The problem: Your answer must be the records, copied with no change.

Task material:
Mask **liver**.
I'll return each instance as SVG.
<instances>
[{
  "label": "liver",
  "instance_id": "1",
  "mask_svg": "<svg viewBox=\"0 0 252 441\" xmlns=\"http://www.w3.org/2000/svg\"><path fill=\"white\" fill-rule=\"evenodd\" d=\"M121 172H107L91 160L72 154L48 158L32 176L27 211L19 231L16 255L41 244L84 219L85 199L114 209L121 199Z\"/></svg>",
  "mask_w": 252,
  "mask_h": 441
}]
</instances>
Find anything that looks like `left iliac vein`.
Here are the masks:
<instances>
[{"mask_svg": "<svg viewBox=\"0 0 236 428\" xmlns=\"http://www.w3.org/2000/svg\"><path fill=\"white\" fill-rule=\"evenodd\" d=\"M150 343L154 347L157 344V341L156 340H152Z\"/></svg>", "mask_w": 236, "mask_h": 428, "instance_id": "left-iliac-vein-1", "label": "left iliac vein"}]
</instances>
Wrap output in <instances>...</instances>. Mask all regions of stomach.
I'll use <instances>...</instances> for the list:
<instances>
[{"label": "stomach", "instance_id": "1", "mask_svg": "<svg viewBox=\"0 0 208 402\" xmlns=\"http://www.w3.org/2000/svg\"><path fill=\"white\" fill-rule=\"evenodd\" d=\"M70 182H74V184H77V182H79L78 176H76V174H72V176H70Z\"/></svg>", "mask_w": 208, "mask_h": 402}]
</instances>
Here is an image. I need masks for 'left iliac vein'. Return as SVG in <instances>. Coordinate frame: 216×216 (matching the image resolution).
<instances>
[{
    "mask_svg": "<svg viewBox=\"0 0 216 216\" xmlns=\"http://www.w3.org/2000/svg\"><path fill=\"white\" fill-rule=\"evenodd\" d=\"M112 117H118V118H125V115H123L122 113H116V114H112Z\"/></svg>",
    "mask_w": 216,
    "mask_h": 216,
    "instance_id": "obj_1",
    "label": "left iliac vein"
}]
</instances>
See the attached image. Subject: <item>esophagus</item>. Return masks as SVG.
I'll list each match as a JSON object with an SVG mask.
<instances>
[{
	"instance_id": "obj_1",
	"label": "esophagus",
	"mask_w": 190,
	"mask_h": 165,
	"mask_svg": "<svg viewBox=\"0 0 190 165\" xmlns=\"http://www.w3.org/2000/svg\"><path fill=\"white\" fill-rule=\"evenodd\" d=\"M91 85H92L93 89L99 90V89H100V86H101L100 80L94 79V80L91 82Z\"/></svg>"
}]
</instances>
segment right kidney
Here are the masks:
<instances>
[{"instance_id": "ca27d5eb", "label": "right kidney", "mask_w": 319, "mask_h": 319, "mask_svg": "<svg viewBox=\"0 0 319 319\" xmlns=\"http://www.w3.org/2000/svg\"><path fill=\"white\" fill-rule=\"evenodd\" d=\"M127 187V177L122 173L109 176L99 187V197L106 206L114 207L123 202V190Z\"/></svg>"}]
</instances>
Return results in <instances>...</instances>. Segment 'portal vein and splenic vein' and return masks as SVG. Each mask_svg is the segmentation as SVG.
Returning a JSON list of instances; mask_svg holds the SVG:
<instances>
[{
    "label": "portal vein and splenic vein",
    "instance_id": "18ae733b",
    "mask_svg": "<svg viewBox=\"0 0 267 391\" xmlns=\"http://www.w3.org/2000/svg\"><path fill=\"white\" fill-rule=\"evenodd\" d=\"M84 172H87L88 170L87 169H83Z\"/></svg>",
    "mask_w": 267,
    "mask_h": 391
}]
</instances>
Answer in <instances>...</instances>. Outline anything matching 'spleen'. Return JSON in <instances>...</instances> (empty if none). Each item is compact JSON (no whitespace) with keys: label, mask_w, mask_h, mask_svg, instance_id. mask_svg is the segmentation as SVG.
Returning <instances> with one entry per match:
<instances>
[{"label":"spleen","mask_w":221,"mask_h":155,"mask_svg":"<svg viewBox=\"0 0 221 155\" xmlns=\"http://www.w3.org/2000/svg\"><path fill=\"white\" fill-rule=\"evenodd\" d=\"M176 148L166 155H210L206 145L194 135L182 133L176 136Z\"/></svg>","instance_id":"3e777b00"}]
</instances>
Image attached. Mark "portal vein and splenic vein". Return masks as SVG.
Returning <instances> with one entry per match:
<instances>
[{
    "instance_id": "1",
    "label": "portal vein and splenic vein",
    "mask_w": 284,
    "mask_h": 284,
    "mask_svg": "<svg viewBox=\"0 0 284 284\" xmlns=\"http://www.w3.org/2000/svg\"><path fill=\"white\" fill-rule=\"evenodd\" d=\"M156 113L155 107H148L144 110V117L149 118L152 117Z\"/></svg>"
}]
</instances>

Completed exercise:
Mask **liver**.
I'll return each instance as SVG.
<instances>
[{
  "label": "liver",
  "instance_id": "1",
  "mask_svg": "<svg viewBox=\"0 0 252 441\" xmlns=\"http://www.w3.org/2000/svg\"><path fill=\"white\" fill-rule=\"evenodd\" d=\"M121 172H107L91 160L72 154L48 158L32 176L27 211L19 231L16 255L41 244L84 219L85 199L114 209L121 199Z\"/></svg>",
  "mask_w": 252,
  "mask_h": 441
}]
</instances>
Find anything that looks like `left iliac vein`.
Here are the masks:
<instances>
[{"mask_svg": "<svg viewBox=\"0 0 236 428\" xmlns=\"http://www.w3.org/2000/svg\"><path fill=\"white\" fill-rule=\"evenodd\" d=\"M150 343L154 347L157 344V341L156 340H152Z\"/></svg>", "mask_w": 236, "mask_h": 428, "instance_id": "left-iliac-vein-1", "label": "left iliac vein"}]
</instances>
Wrap output in <instances>...</instances>. Mask all regions of stomach.
I'll use <instances>...</instances> for the list:
<instances>
[{"label": "stomach", "instance_id": "1", "mask_svg": "<svg viewBox=\"0 0 208 402\" xmlns=\"http://www.w3.org/2000/svg\"><path fill=\"white\" fill-rule=\"evenodd\" d=\"M70 182H74V184H77V182H79L78 176H76V174H72V176H70Z\"/></svg>", "mask_w": 208, "mask_h": 402}]
</instances>
Here is an image. I need masks for 'left iliac vein'. Return as SVG in <instances>. Coordinate frame: 216×216 (matching the image resolution).
<instances>
[{
    "mask_svg": "<svg viewBox=\"0 0 216 216\" xmlns=\"http://www.w3.org/2000/svg\"><path fill=\"white\" fill-rule=\"evenodd\" d=\"M112 117H118V118H125V115H123L122 113H116V114H112Z\"/></svg>",
    "mask_w": 216,
    "mask_h": 216,
    "instance_id": "obj_1",
    "label": "left iliac vein"
}]
</instances>
See the attached image. Subject: <item>esophagus</item>. Return masks as SVG.
I'll list each match as a JSON object with an SVG mask.
<instances>
[{
	"instance_id": "obj_1",
	"label": "esophagus",
	"mask_w": 190,
	"mask_h": 165,
	"mask_svg": "<svg viewBox=\"0 0 190 165\" xmlns=\"http://www.w3.org/2000/svg\"><path fill=\"white\" fill-rule=\"evenodd\" d=\"M91 85H92L93 89L99 90V89H100V86H101L100 80L94 79V80L91 82Z\"/></svg>"
}]
</instances>
segment right kidney
Here are the masks:
<instances>
[{"instance_id": "ca27d5eb", "label": "right kidney", "mask_w": 319, "mask_h": 319, "mask_svg": "<svg viewBox=\"0 0 319 319\" xmlns=\"http://www.w3.org/2000/svg\"><path fill=\"white\" fill-rule=\"evenodd\" d=\"M127 187V177L122 173L109 176L99 187V197L106 206L114 207L123 202V190Z\"/></svg>"}]
</instances>
Return results in <instances>...</instances>. Segment 'portal vein and splenic vein' and return masks as SVG. Each mask_svg is the segmentation as SVG.
Returning a JSON list of instances; mask_svg holds the SVG:
<instances>
[{
    "label": "portal vein and splenic vein",
    "instance_id": "18ae733b",
    "mask_svg": "<svg viewBox=\"0 0 267 391\" xmlns=\"http://www.w3.org/2000/svg\"><path fill=\"white\" fill-rule=\"evenodd\" d=\"M84 172H87L88 170L87 169H83Z\"/></svg>",
    "mask_w": 267,
    "mask_h": 391
}]
</instances>
Answer in <instances>...</instances>. Outline anything matching 'spleen'. Return JSON in <instances>...</instances> (empty if none). Each item is compact JSON (no whitespace) with keys: label, mask_w, mask_h, mask_svg, instance_id. mask_svg is the segmentation as SVG.
Returning <instances> with one entry per match:
<instances>
[{"label":"spleen","mask_w":221,"mask_h":155,"mask_svg":"<svg viewBox=\"0 0 221 155\" xmlns=\"http://www.w3.org/2000/svg\"><path fill=\"white\" fill-rule=\"evenodd\" d=\"M176 148L166 155H210L206 145L194 135L182 133L176 136Z\"/></svg>","instance_id":"3e777b00"}]
</instances>
Image attached. Mark "portal vein and splenic vein". Return masks as SVG.
Returning <instances> with one entry per match:
<instances>
[{
    "instance_id": "1",
    "label": "portal vein and splenic vein",
    "mask_w": 284,
    "mask_h": 284,
    "mask_svg": "<svg viewBox=\"0 0 284 284\" xmlns=\"http://www.w3.org/2000/svg\"><path fill=\"white\" fill-rule=\"evenodd\" d=\"M156 113L155 107H148L144 110V117L149 118L152 117Z\"/></svg>"
}]
</instances>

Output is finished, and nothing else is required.